Quickstart
For a rapid and simple quickstart that enables to understand most of the available features we will use as input the Escherichia coli reference genome.
Required inputs
To run the pipeline, we basically need a samplesheet describing the genomes to be samples to be analysed (--input
) and the path to the directory containing the databases used by bacannot (--bacannot_db
).
Downloading/Generating the inputs
Input genome and samplesheet
First we need to download the genome:
# Download the ecoli ref genome
wget -O ecoli_ref.fna.gz https://ftp.ncbi.nlm.nih.gov/genomes/all/GCF/000/008/865/GCF_000008865.2_ASM886v2/GCF_000008865.2_ASM886v2_genomic.fna.gz
gzip -d ecoli_ref.fna.gz
After downloading it, we must create a samplesheet for the input data as described in the samplesheet manual page. A proper formated file for this data would look like that:
samplesheet: # this header is required
- id: ecoli
assembly: ecoli_ref.fna
resfinder: Escherichia coli
Tip
Download this file and save it as bacannot_samplesheet.yaml
to help on later reference to it
Bacannot databases
Bacannot databases are not inside the docker images anymore to avoid huge images and problems with connections and limit rates with dockerhub.
Pre-formatted
Users can directly download pre-formatted databases from Zenodo: https://doi.org/10.5281/zenodo.7615811
Useful for standardization and also overcoming known issues that may arise when formatting databases with singularity
profile.
A module to download the latest pre-formatted database has also been made available:
# Download pipeline pre-built databases
nextflow run fmalmeida/bacannot --get_zenodo_db --output ./ -profile <docker/singularity>
I want to generate a new formatted database
# Download pipeline databases
nextflow run fmalmeida/bacannot \
--get_dbs \
--output bacannot_dbs \
-profile docker
About profiles
Users must select one of the available profiles: docker or singularity.

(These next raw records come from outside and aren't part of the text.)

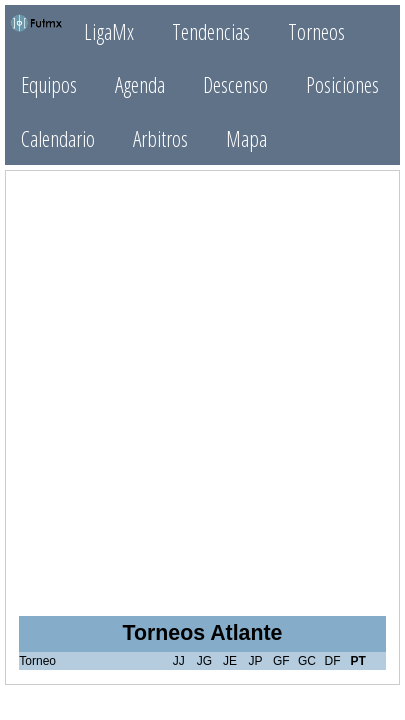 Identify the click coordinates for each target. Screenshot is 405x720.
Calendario (58, 138)
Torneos (316, 31)
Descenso (235, 84)
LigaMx (109, 31)
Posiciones (342, 84)
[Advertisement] (202, 387)
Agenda (140, 84)
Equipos (49, 84)
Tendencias (211, 31)
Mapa (246, 138)
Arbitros (160, 138) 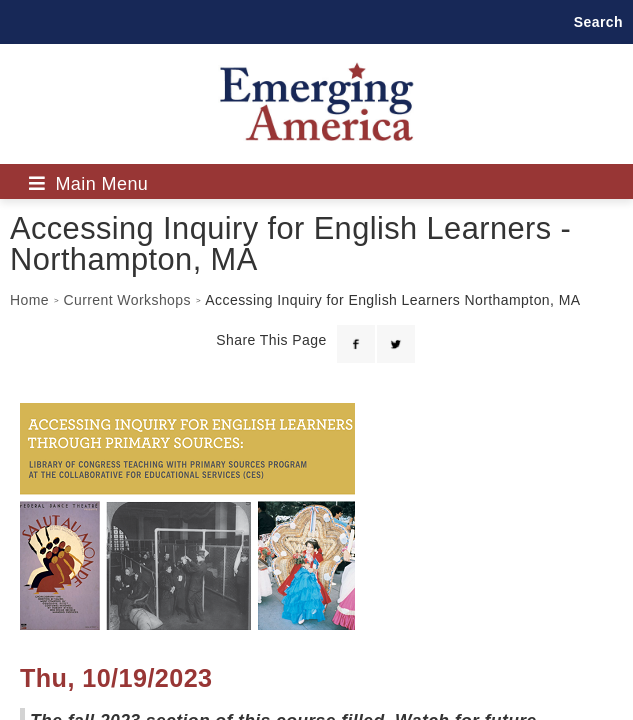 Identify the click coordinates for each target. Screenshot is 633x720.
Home (29, 300)
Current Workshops (126, 300)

Conda may come in future. Please read more about how to proper select NF profiles
Run the pipeline
In this step we will get a major overview of the main pipeline's steps. To run it, we will use the databases (bacannot_dbs
) downloaded in the previous step.
# Run the pipeline using the Escherichia coli resfinder database
nextflow run fmalmeida/bacannot \
--input bacannot_samplesheet.yaml \
--output _ANNOTATION \
--bacannot_db ./bacannot_dbs \
--max_cpus 10 \
-profile docker
About resfinder
The resfinder species could also be selected via the command line with --resfinder_species
. Please, read more about it at manual and samplesheet reference pages.
Outputs
A glimpse over the main outputs produced by bacannot is given at outputs section.
Testing more workflows
Moreover, we have also made available a few example datasets in the pipeline so users can test all capabilities at once, from assembling raw reads to annotating genomes. To test it users must run:
# Run the pipeline using the provided (bigger) test dataset
nextflow run fmalmeida/bacannot -profile docker,test --bacannot_db ./bacannot_dbs --max_cpus 10
# Or run the quick test
nextflow run fmalmeida/bacannot -profile docker,quicktest --bacannot_db ./bacannot_dbs ---max_cpus 10
Unfortunately, due to file sizes, we could not provide fast5 files for users to check on the methylation step.
Annotation with bakta
User can also perform the core generic annotation with bakta instead of prokka. Please read the manual.